Studio album by Marčelo
- Released: 17 December 2008
- Genre: Hip hop/Fusion
- Length: 1:07:17
- Label: Multimedia Records

Marčelo chronology
| Puzzle Shock! (2005) | Treća strana medalje (2008) | Deca i Sunce (2010) |

= Treća strana medalje =

Treća strana medalje (Third side of medal) is the third studio album by the Serbian hip-hop artist Marčelo. The album contains 15 songs and features various artists from Serbia and Croatia. The album was released by the end of 2008, and contains different music styles, including pop, rock/rock 'n' roll and blues.

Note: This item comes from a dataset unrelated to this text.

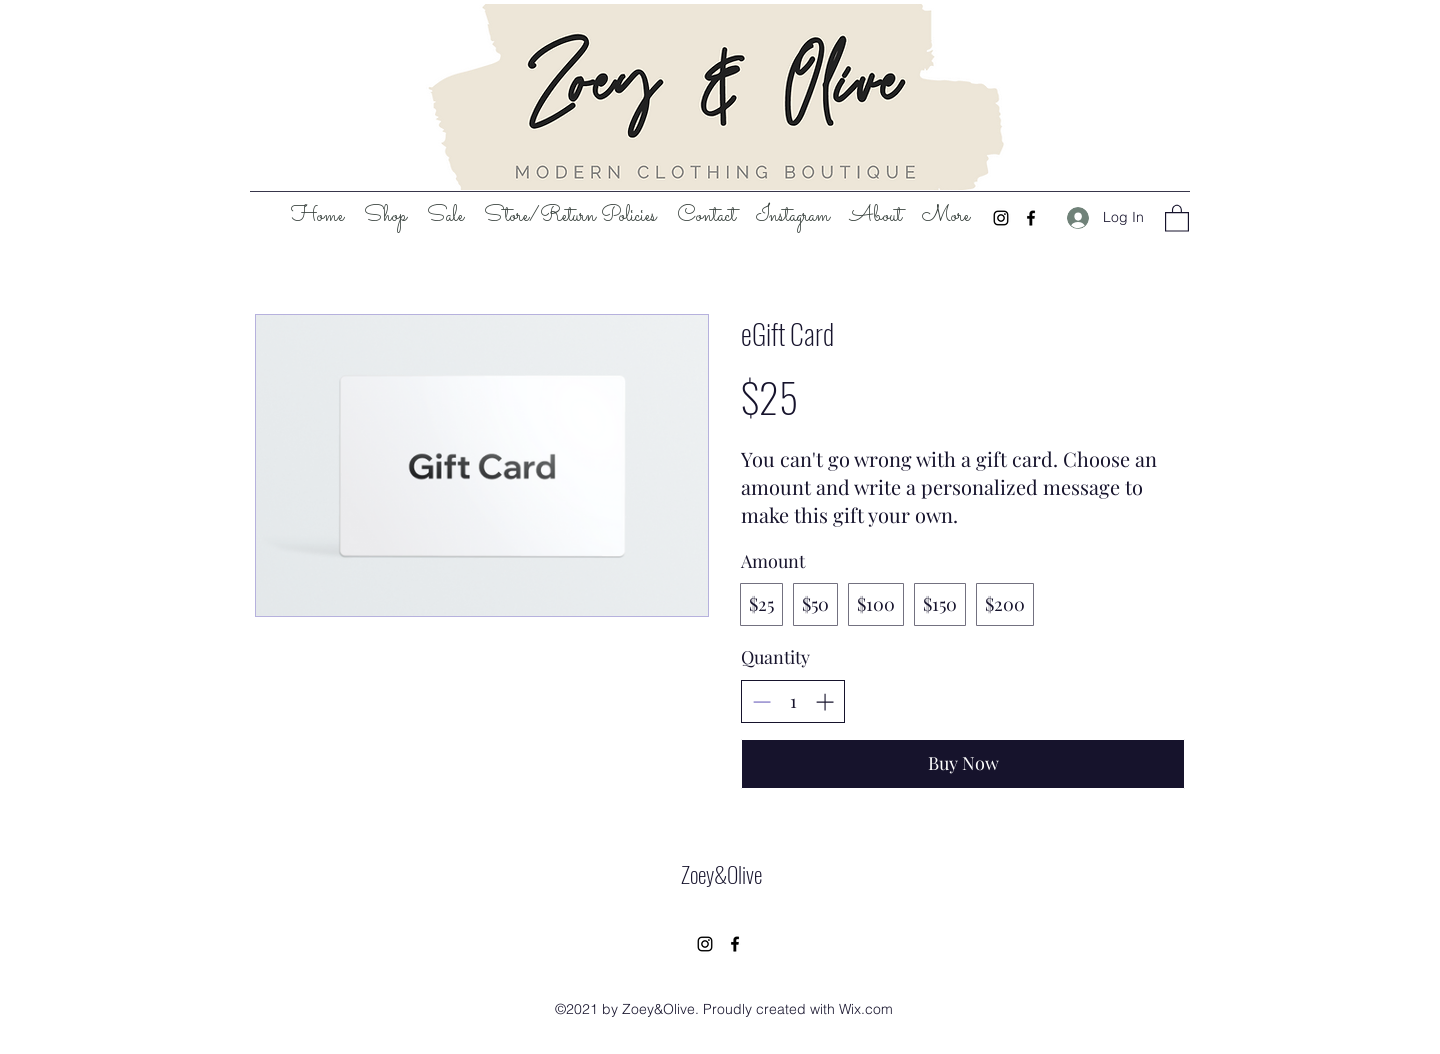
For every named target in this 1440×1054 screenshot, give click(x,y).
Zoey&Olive (721, 874)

The album was accepted by the audience like the first two.

==Track listing==

| # | Title | Production | Featured guest(s) | Time |
|---|---|---|---|---|
| 1 | "Testament" | Music by: Wikluh Sky; Arrangements by: Wikluh Sky, Marčelo; Scratching by: DJ Raid; |  | 5:26 |
| 2 | "Minut ćutanja" |  |  | 1:01 |
| 3 | "Tri želje" | Music by: Wikluh Sky; Arrangements by: Dr Dra and Marčelo; Background vocals by: Marčelo, Nensi, Dr Dra; Double bass & bass by: Aleksandar Andrić; | Special guest: Danica Radman; | 6:16 |
| 4 | "Ponos" | Music by: Wikluh Sky; Scratching by: DJ Raid; Arrangements by: Wikluh Sky, Marčelo, Dr Dra, Nikola Berček; Vocals: Marčelo, Nensi, Dr Dra; Bass by: Aleksandar Andrić; |  | 5:02 |
| 5 | "Treće oko" | Music by: Smajli; Arrangements by: Smajli, Dr Dra and Marčelo; |  | 3:52 |
| 6 | "Krasnokalipsa" | Music by: D. Ristić; Arrangements by: D. Ristić, Dr Dra and Marčelo; Scratch by: Dj Raid; | Featuring: Kal; | 2:39 |
| 7 | "Mimohod" | Music by: Dr Dra; Arrangements by: Marčelo, Nafta Dr Dra; Beatbox by: Yula; Vocals by: Marčelo, Dr Dra; |  | 5:24 |
| 8 | "Neko treći" | Music by: Smajli; Arrangements by: Smajli, Dr Dra, Marčelo; Scratching by: DJ Raid; Vocals by: Marčelo, Ministar Lingvista and Dr Dra; | Featuring: Ministar Lingvista; | 3:57 |
| 9 | "(Kata)strofe bola" | Music by: Wikluh Sky; Arrangements by: Marčelo and Wikluh Sky; Vocals by: Marčelo and Wikluh Sky; |  | 4:57 |
| 10 | "Slova" | Culturaly enlightened: Marčelo and Dr Dra; |  | 1:27 |
| 11 | "Bluz o duhu iz boce" | Music by: Wikluh Sky; Arrangements by: Wikluh Sky, Dr Dra and Marčelo; Guitars by: Peca, I. Pavlović and Wikluh Sky; Bass by: Aleksandar Andrić; Drums by: Nafta; |  | 4:48 |
| 12 | "Tri prsta" | Music by: Dr Dra; Arrangements by: Marčelo and Dr Dra; Vocals by: Marčelo and Jenđe; Bass by: Aleksandar Andrić; Drums by: Marko "Nafta" Milivojević; | Featuring: Jenđe; | 5:52 |
| 13 | "Mrak" | Arrangements by: Marčelo, Dj Raid and Dr Dra; Music by: DJ Raid and Dash; Bass by: Aleksandar Andrić; |  | 5:29 |
| 14 | "Dole" | Music by: Wikluh Sky; Arrangements by: Marčelo, Wikluh Sky and Dr Dra; | Featuring: Doktor Protić; | 4:44 |
| 15 | "Svetla gore" | Music by: Dr Dra; Arrangements by: Marčelo and Dr Dra; Scratch by: Dj Raid; Bass by: Aleksandar Andrić; Guitars by: Peca, Dr Dra, N. Berček; Drums by: Nafta; Background vocals by: Marčelo, Ministar Lingvista, Nensi and Smajli; | Featuring: Goran Dimitrijević; | 2:04 |
| 16 | "Srećna strana medalje" | Music by: Wikluh Sky; Arrangements by: Wikluh Sky, Aleksandar Cupara, Marčelo and Dr Dra; Bass by: Aleksandar Andrić; | Featuring: Wikluh Sky; | 4:10 |

==Other==
- The limited edition of the album contained a bonus disc, called "Bonus strana medalje". It featured the members of the Filter Crew, as well as several other artists, like Iskaz. On the bonus disc, there are remixes of three songs from the previous albums: Pozerište, Bol i revolt, Kuća na promaji.